Quella sfilata chiamata desiderio
Almeno una volta nella vita vi sarà capitato di guardare i capi di una sfilata e farvi la domanda: ma chi indosserà quegli abiti?! La risposta, a volte, è nessuno. Assieme a meravigliosi abiti da sera ed eleganti look quotidiani capita, infatti, di vedere abiti che superano i confini dell'eccentricità per trasformarsi in parodia trash, o capi dalla vestibilità impossibile, o look che semplicemente non donano. E se stanno male a una modella, figuriamoci alle donne comuni mortali.
In realtà la missione di alcuni capi che sfilano non è vendere; la regola del gioco è alimentare il fattore sogno e creare l'effetto notizia. Alla sfilata seguirà una campagna vendite dove i compratori vedranno in showroom un'offerta molto più ampia rispetto ai capi in passerella. Solo gli articoli del campionario che raggiungeranno un certo numero di ordini saranno messi in produzione, tutti gli altri verranno annullati; in altre parole molte trovate stravaganti rimarranno solo dei prototipi. La vera funzione della sfilata non è, perciò, fare business, quanto comunicare attirando ogni sei mesi l'attenzione sul marchio, approfittando dell'enorme copertura mediatica di cui ancora gode questo evento.
Tuttavia, proprio la trasformazione in strumento d'immagine pone alcune domande.
Anzitutto, se la sfilata non serve più per vendere, ai fini della comunicazione è ancora corretta la tempistica sfasata di una stagione rispetto a quando i capi saranno in negozio? Per esempio, a febbraio-marzo sfilerà la collezione autunno/inverno: ciò confonde i consumatori finali che vedono nello show dei capi che potranno acquistare solo dopo sei mesi. Ai fini delle vendite non sarebbe più efficace se fosse possibile acquistare subito gli abiti che sfilano? Alcuni marchi della moda, come Burberry e Moschino, hanno intrapreso da qualche tempo un esperimento in tal senso rendendo possibile acquistare sul proprio sito alcuni capi della sfilata in tempo reale, ben prima di quando lo stesso abito sarà in vendita in negozio. Addirittura il Cfda, Council of fashion designers of America, ha recentemente commissionato a Boston consulting group uno studio per ridefinire il futuro delle sfilate valutando tempistiche più allineate alle consegne nei department stores; se così avvenisse si rescinderebbe ogni legame tra sfilate e campagna vendite, una rivoluzione copernicana.

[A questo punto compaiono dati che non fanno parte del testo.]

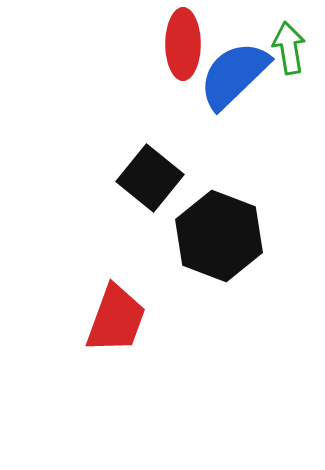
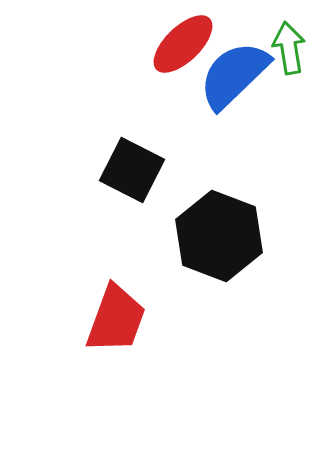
red ellipse: rotated 46 degrees clockwise
black square: moved 18 px left, 8 px up; rotated 12 degrees counterclockwise
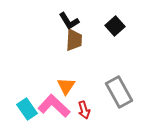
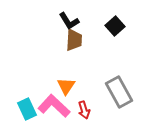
cyan rectangle: rotated 10 degrees clockwise
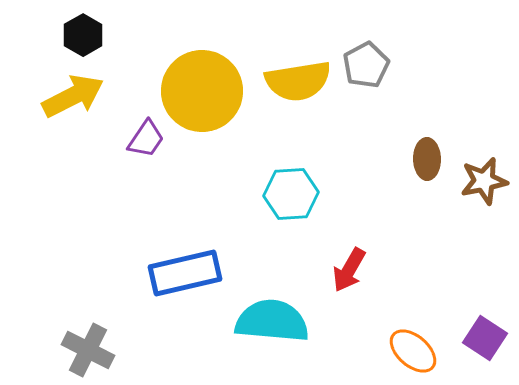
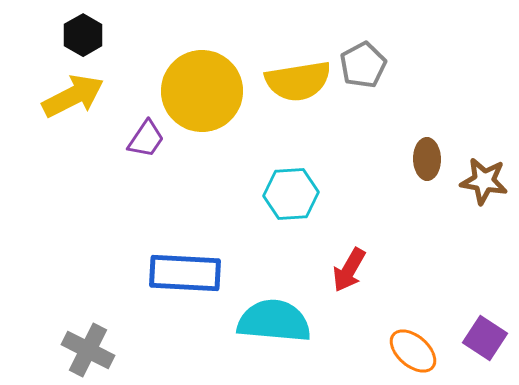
gray pentagon: moved 3 px left
brown star: rotated 21 degrees clockwise
blue rectangle: rotated 16 degrees clockwise
cyan semicircle: moved 2 px right
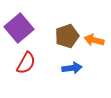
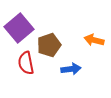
brown pentagon: moved 18 px left, 9 px down
red semicircle: rotated 140 degrees clockwise
blue arrow: moved 1 px left, 1 px down
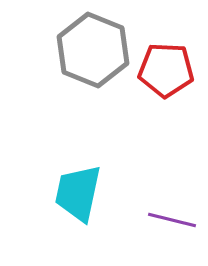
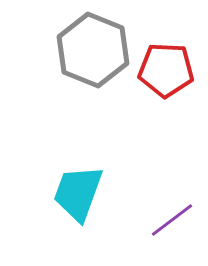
cyan trapezoid: rotated 8 degrees clockwise
purple line: rotated 51 degrees counterclockwise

Inoltre, dato che ormai la sfilata è uno strumento di promozione del brand verso i clienti finali perché non aprire questo evento a tutti coloro che sarebbero interessati a partecipare, magari pagando lautamente il biglietto? Lo scorso settembre, in occasione del suo sbarco a New York, Givenchy ha esteso la partecipazione alla sua sfilata a 280 studenti del Fashion institute of technology, e a 720 persone che hanno prenotato su Internet il biglietto.
C'è poi chi delle sfilate ha deciso di fare proprio a meno: a dicembre Tom Ford ha comunicato la decisione di non sfilare più nella settimana uomo londinese ma di mostrare i capi delle collezioni maschili e femminili attraverso appuntamenti privati con stampa e buyer durante la New York fashion week. Alla sua sono seguite altre rinunce eccellenti in favore di un ritorno in showroom. E siamo solo all'inizio.
La settimana della moda donna a Milano si apre quindi, il 24 febbraio, in uno scenario fluido che vede una formula come quella della sfilata, creata a fine Ottocento, accusare il peso di tutti i suoi anni e sottoposta perciò a un profondo ripensamento. Con la speranza di poter guidare dall'Italia una riflessione in tal senso, progettando una nuova visione di questo evento, senza limitarsi a subire le aggressive strategie di marketing dei nostri cugini d'oltreoceano.